The authors state that whilst emergency measures were necessary, there needs to be a critique of why policing was deemed to be so central to the pandemic response. “The report argues that lockdown conditions, new police powers, and histories of institutionally racist policing have combined to pose a threat to already over-policed communities and the most marginalized and vulnerable sections of society”

“[W]e must evaluate the state’s overreliance on police systems to handle its non-criminal problems because what the pandemic has shown us is that using the police to address health concerns transforms citizens in need into criminals to be confronted” (Dewey, 2021: 68-69 cited in IRR 2021, p.5).

Lockdown restrictions, and the policing on such, have exacerbated existing social inequalities and have expanded the reach of state power.  As I stated in my earlier blog, a state never exerts its power equally across its citizens, those who are already marginalized and susceptible to various forms of discrimination will be policed disproportionately.

Citizens were keen to police one another and put their neighbours under surveillance, Nick Adderley, from Northamptonshire Police, told BBC news, “"We are getting calls from people who say 'I think my neighbour is going out on a second run - I want you to come and arrest them'. We have had dozens and dozens of these calls”.

So whilst the majority of us are furious that many in power have attended social events during lockdown, we also have to question the legitimacy of the laws. Particularly when disaster planners such as Professor Lucy Easthope state what a deviation lockdowns were from the agreed plans.

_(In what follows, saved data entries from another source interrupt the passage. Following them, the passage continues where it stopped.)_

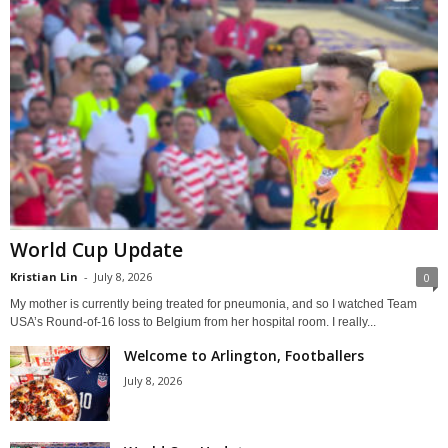
World Cup Update
Kristian Lin
-
July 8, 2026
0
My mother is currently being treated for pneumonia, and so I watched Team
USA’s Round-of-16 loss to Belgium from her hospital room. I really...
Welcome to Arlington, Footballers
July 8, 2026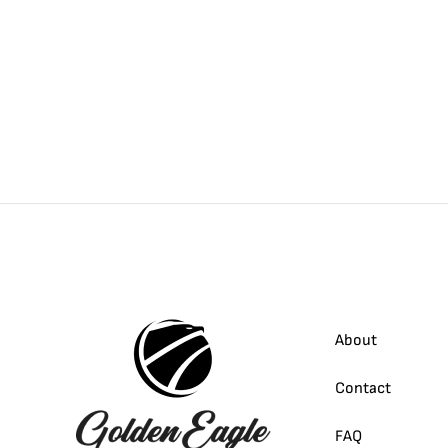
About
Contact
FAQ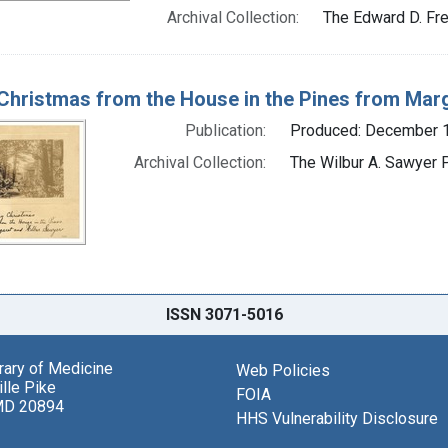
Archival Collection:
The Edward D. Fre
Christmas from the House in the Pines from Mar
Publication:
Produced: December 
Archival Collection:
The Wilbur A. Sawyer P
ISSN 3071-5016
brary of Medicine
Web Policies
lle Pike
FOIA
MD 20894
HHS Vulnerability Disclosure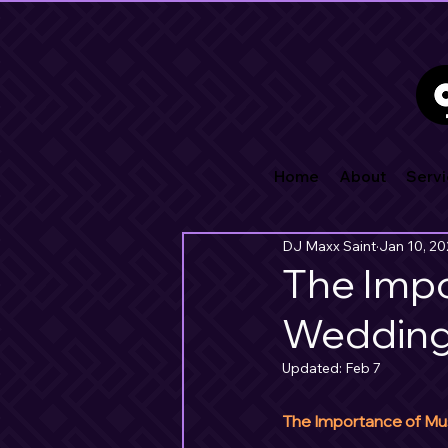
Home
About
Servi
DJ Maxx Saint
Jan 10, 2
The Impo
Weddin
Updated:
Feb 7
The Importance of Mus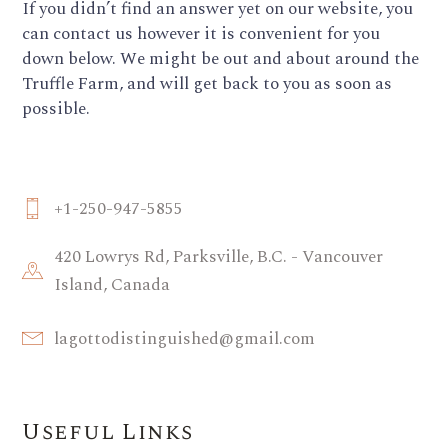
If you didn’t find an answer yet on our website, you
can contact us however it is convenient for you
down below. We might be out and about around the
Truffle Farm, and will get back to you as soon as
possible.
+1-250-947-5855
420 Lowrys Rd, Parksville, B.C. - Vancouver
Island, Canada
lagottodistinguished@gmail.com
Useful Links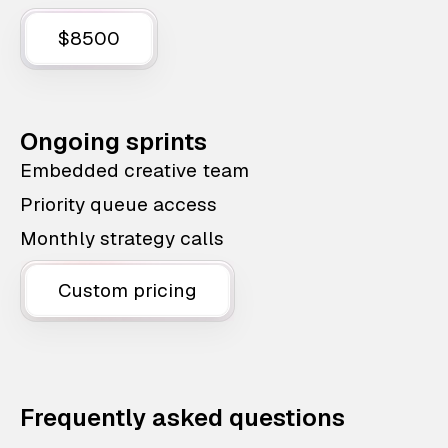
$8500
Ongoing sprints
Embedded creative team
Priority queue access
Monthly strategy calls
Custom pricing
Frequently asked questions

We can compare the multiple parties held at Downing Street with the way in which citizens were policed during this period. In Jan 2021, the Health secretary at the time Matt Hancock said he “absolutely backed” the police for fining two friends who traveled separately to meet for a walk and coffee. Hancock claimed “The challenge here is that every flexibility can be fatal. You might look at the rules and think to yourself, well it doesn’t matter too much if I just do this or I just do that. These rules are not there as boundaries to be pushed, they are the limit of what people should be doing”

Punishing people for meeting outdoors displaces people into riskier indoor settings. Pandemics remain at the top of the National Risk Register and we must ensure that we listen to the expert planners during future disasters in addition to engaging with multi-disciplinary perspectives to adequately acknowledge the complex and conflicting harms.


Dr Gemma Ahearne is a Lecturer in Criminology in the Department of Sociology, Social Policy and Criminology at the School of Law and Social Justice. Gemma runs 5 modules including SOCI349 Crime Justice and the Sex Industry, and SOCI347 Creative Consultant: Dissertation by Portfolio.

Gemma is particularly interested in moralizing discourses and processes of stigma. She is interested in women’s writing as a mode of resistance.